Ambos parten de una condición política opuesta. Asimismo, su perfil individual es muy diferente en cuanto a su trayectoria personal y al contexto en el que iniciaron su andadura. No obstante, un factor no siempre recogido en el análisis político, aunque sí en ambos casos por la crónica periodística, los une: la incompetencia.
Resulta chocante que al tratar de entender las razones de un fracaso se ponga el acento exclusivamente en factores de orden organizacional o procedimental, con lo que se dejan de lado los que están relacionados con los que atañen a la persona que lideró la acción. La experiencia, el conocimiento, las habilidades comunicacionales, la empatía, el carácter, la integridad, la salud suponen un hilo de elementos que configuran a quienes van a asumir la responsabilidad del mando en la esfera pública.
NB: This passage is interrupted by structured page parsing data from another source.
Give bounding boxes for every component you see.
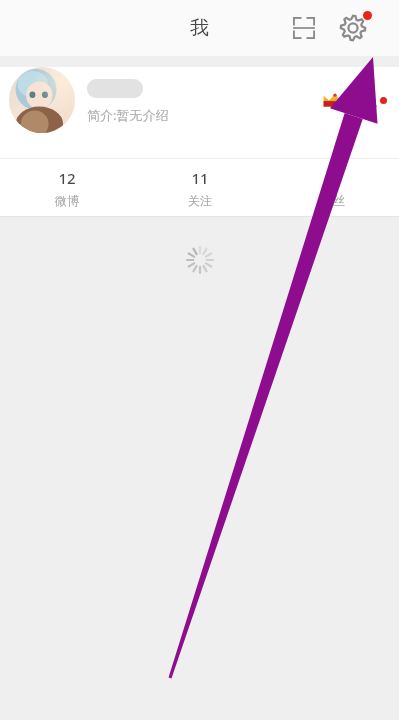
button[interactable]: 会员	[320, 89, 387, 111]
button[interactable]: 简介:暂无介绍	[0, 67, 399, 159]
staticText: 12	[58, 168, 76, 188]
staticText: 微博	[55, 193, 79, 208]
button[interactable]: 12	[0, 159, 133, 208]
button[interactable]: Scan QR code	[284, 8, 324, 48]
staticText: 11	[191, 168, 209, 188]
staticText: 会员	[351, 92, 377, 108]
staticText: 关注	[188, 193, 212, 208]
staticText: 粉丝	[321, 193, 345, 208]
staticText: 简介:暂无介绍	[87, 106, 169, 124]
button[interactable]: Settings	[333, 8, 373, 48]
staticText: 我	[190, 16, 209, 40]
button[interactable]: 11	[133, 159, 266, 208]
button[interactable]: 9	[266, 159, 399, 208]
Todo ello establece un conjunto de habilidades y de conocimiento. Son componentes que se requieren en cualquier profesión, entendida como una tarea a la que se dedica tiempo y esfuerzo con una remuneración como contrapartida y que en el ámbito de la política supone, además, el manejo del poder con una determinada finalidad.
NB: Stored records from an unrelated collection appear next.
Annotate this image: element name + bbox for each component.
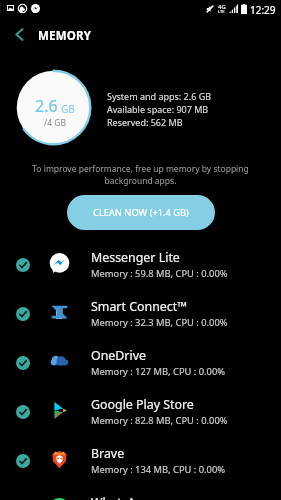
staticText: /4 GB (44, 117, 66, 129)
staticText: Brave (91, 445, 125, 462)
staticText: Memory : 134 MB, CPU : 0.00% (91, 463, 226, 476)
button[interactable]: Google Play Store (0, 387, 281, 436)
staticText: MEMORY (38, 28, 92, 44)
staticText: Messenger Lite (91, 249, 180, 266)
staticText: 12:29 (250, 3, 276, 17)
button[interactable]: Brave (0, 436, 281, 485)
staticText: Reserved: 562 MB (107, 116, 183, 128)
staticText: 4G (218, 3, 226, 11)
staticText: System and apps: 2.6 GB (107, 90, 212, 102)
staticText: OneDrive (91, 347, 146, 364)
button[interactable]: Smart Connect™ (0, 289, 281, 338)
button[interactable]: Messenger Lite (0, 240, 281, 289)
staticText: Memory : 32.3 MB, CPU : 0.00% (91, 316, 228, 329)
button[interactable]: CLEAN NOW (+1.4 GB) (67, 195, 215, 230)
staticText: Memory : 127 MB, CPU : 0.00% (91, 365, 226, 378)
staticText: 2.6 (35, 95, 58, 117)
staticText: Smart Connect™ (91, 298, 187, 315)
staticText: Google Play Store (91, 396, 194, 413)
staticText: Available space: 907 MB (107, 103, 209, 115)
button[interactable]: Back (7, 20, 32, 48)
staticText: Memory : 59.8 MB, CPU : 0.00% (91, 267, 228, 280)
staticText: LTE (218, 9, 225, 14)
staticText: To improve performance, free up memory b… (28, 163, 253, 187)
staticText: CLEAN NOW (+1.4 GB) (93, 206, 189, 219)
staticText: GB (61, 102, 75, 116)
staticText: Memory : 82.8 MB, CPU : 0.00% (91, 414, 228, 427)
button[interactable]: WhatsApp (0, 485, 281, 500)
button[interactable]: OneDrive (0, 338, 281, 387)
staticText: WhatsApp (91, 494, 151, 500)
Nikki Haley, nacida en 1972, exgobernadora republicana de Carolina del Sur y embajadora ante las Naciones Unidas durante el gobierno de Donald Trump, ha propuesto recientemente que los políticos deberían someterse a pruebas de competencia mental y cognitiva desde que cumplan los 75 años. Si bien su idea tiene un claro componente militante en contra del presidente Joe Biden, así como por el hecho de que ella misma está compitiendo en este momento con Trump para la nominación presidencial republicana de 2024, no deja de constituir un mecanismo notable, aunque muy limitado y paradójico.
La relevancia reside en entender que existe la necesidad de que los políticos se sometan a cierto tipo de exámenes que evalúen su nivel de capacitación para el cargo, pero ¿por qué ligarlos a la edad? ¿Solo esta influye en la competencia mental y cognitiva? El despropósito permanente en la acción de Gobierno al faltar cualquier plan al respecto, la incapacidad de argumentar de modo coherente en público durante un breve lapso, el desconocimiento de asuntos notorios, esenciales, del día a día, la falta de sensibilidad ante el sufrimiento y la ausencia de valores permean manifiestamente el comportamiento de parte de la clase política sin que nadie pareciera objetar nada, y suponiendo únicamente argumentos para justificar la desconfianza y el descrédito.
El credo democrático auspicia que cualquiera, con la sola limitación de la mayoría de edad y la no interdicción por decisión judicial, puede presentarse a una elección. Sin embargo, pareciera que la satisfacción de la responsabilidad inherente al ejercicio del poder requiriese de un freno ante la incompetencia.
El problema, no obstante, radica al constituir tanto los parámetros que la definen, en la línea de los elementos antes enunciados, como la agencia independiente que pudiera determinarla. Ello no debe ser impedimento para que la incompetencia de Pedro Castillo y de Guillermo Lasso, así como de otras personas que integran la clase política, sea un asunto que la sociedad abierta tenga que abordar sin demora.